Inscription ou formulaire de renseignement ?

Ceci n'est pas un secret : Vous ne pouvez commencer à recevoir les messages publicitaires qu'après avoir achevé une inscription longue et fastidieuse où vous devrez obligatoirement indiquer :

- Des informations sur votre mode de vie : statut marital, type d'hébergement, travailleur ou non, motorisé ou non, etc.
- Des détails improbables : taille des vêtements, pointure, poids, etc.
- La date de votre naissance.
- Votre adresse postale.
- Votre numéro de carte d'identité, celle-ci doit être numérisée et envoyée sur le site.




Cette dernière information, bien que sensible, n'a rien de choquant. On comprend le souci de Pub-Tunisie de vérifier l'identité de chacun de ses membres, dont certains auraient tendance à profiter du système d'affiliation et gagner plus d'argent, en multipliant leurs comptes.

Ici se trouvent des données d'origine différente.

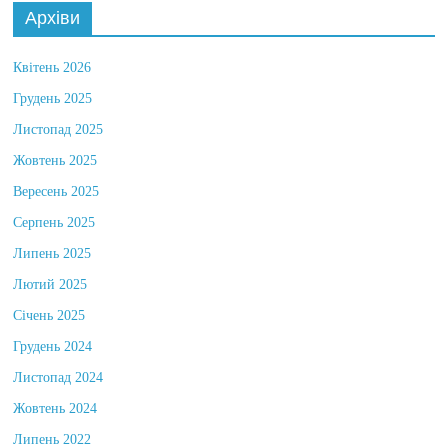
Архіви
Квітень 2026
Грудень 2025
Листопад 2025
Жовтень 2025
Вересень 2025
Серпень 2025
Липень 2025
Лютий 2025
Січень 2025
Грудень 2024
Листопад 2024
Жовтень 2024
Липень 2022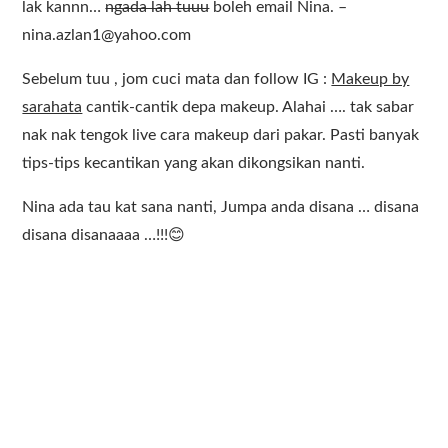
lak kannn…
ngada lah tuuu
boleh email Nina. –
nina.azlan1@yahoo.com
Sebelum tuu , jom cuci mata dan follow IG :
Makeup by
sarahata
cantik-cantik depa makeup. Alahai …. tak sabar
nak nak tengok live cara makeup dari pakar. Pasti banyak
tips-tips kecantikan yang akan dikongsikan nanti.
Nina ada tau kat sana nanti, Jumpa anda disana … disana
disana disanaaaa …!!!😊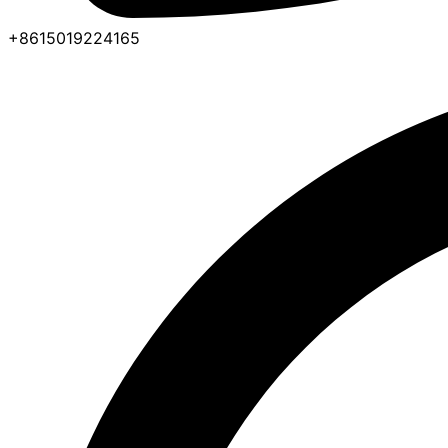
+8615019224165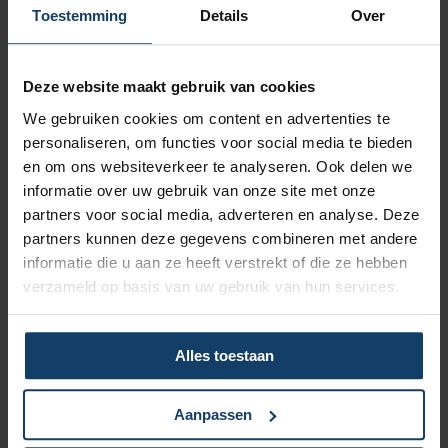
Vergoeding tot €250 per kalenderjaar bij pakket Top
Toestemming
Details
Over
Naar vergoedingenoverzicht
Deze website maakt gebruik van cookies
We gebruiken cookies om content en advertenties te
personaliseren, om functies voor social media te bieden
en om ons websiteverkeer te analyseren. Ook delen we
informatie over uw gebruik van onze site met onze
Korting op vrijwillig eigen risico
partners voor social media, adverteren en analyse. Deze
partners kunnen deze gegevens combineren met andere
Wil je een lagere zorgpremie? Dan kun je het verplicht eigen
informatie die u aan ze heeft verstrekt of die ze hebben
risico van € 385 verhogen met een vrijwillig eigen risico van
verzameld op basis van uw gebruik van hun services.
maximaal € 500. Hoe hoger het vrijwillig eigen risico, hoe
meer korting op de premie.
Meer over het eigen risico
Alles toestaan
Aanpassen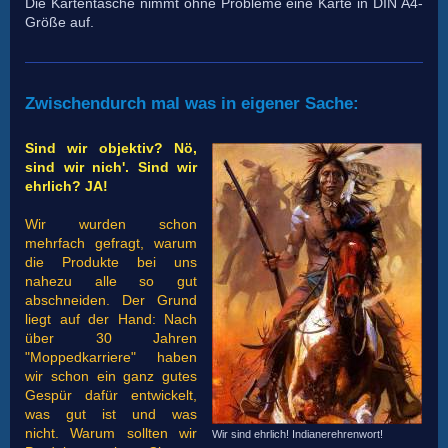
Die Kartentasche nimmt ohne Probleme eine Karte in DIN A4-
Größe auf.
Zwischendurch mal was in eigener Sache:
Sind wir objektiv? Nö,
sind wir nich'. Sind wir
ehrlich? JA!
Wir wurden schon
mehrfach gefragt, warum
die Produkte bei uns
nahezu alle so gut
abschneiden.
Der Grund
liegt auf der Hand: Nach
über 30 Jahren
"Moppedkarriere" haben
wir schon ein ganz gutes
Gespür dafür entwickelt,
was gut ist und was
nicht. Warum sollten wir
Wir sind ehrlich! Indianerehrenwort!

Cependant, la plupart des informations requises sont une aubaine pour les annonceurs partenaires de Pub-Tunisie : ils auraient ainsi la possibilité d'aborder leurs consommateurs potentiels de la manière la plus intime qui soit : en vous envoyant par exemple une promotion le jour de votre anniversaire, sur une pièce de vêtement qui vous va parfaitement, et que vous retrouvez dans une boutique pas loin de chez vous. 
L’accès aux informations personnelles est strictement réservé aux employés, sous-traitants et agents PUB TUNISIE qui ont besoin d’y accéder dans le cadre de l’exploitation, de vérification, du développement ou de l’amélioration de nos services.(source : conditions générales)
Bonne ou mauvaise chose ? En tout cas, les données sur les utilisateurs de la plateforme Pub-Tunisie ne sont ni volées ni soutirées. 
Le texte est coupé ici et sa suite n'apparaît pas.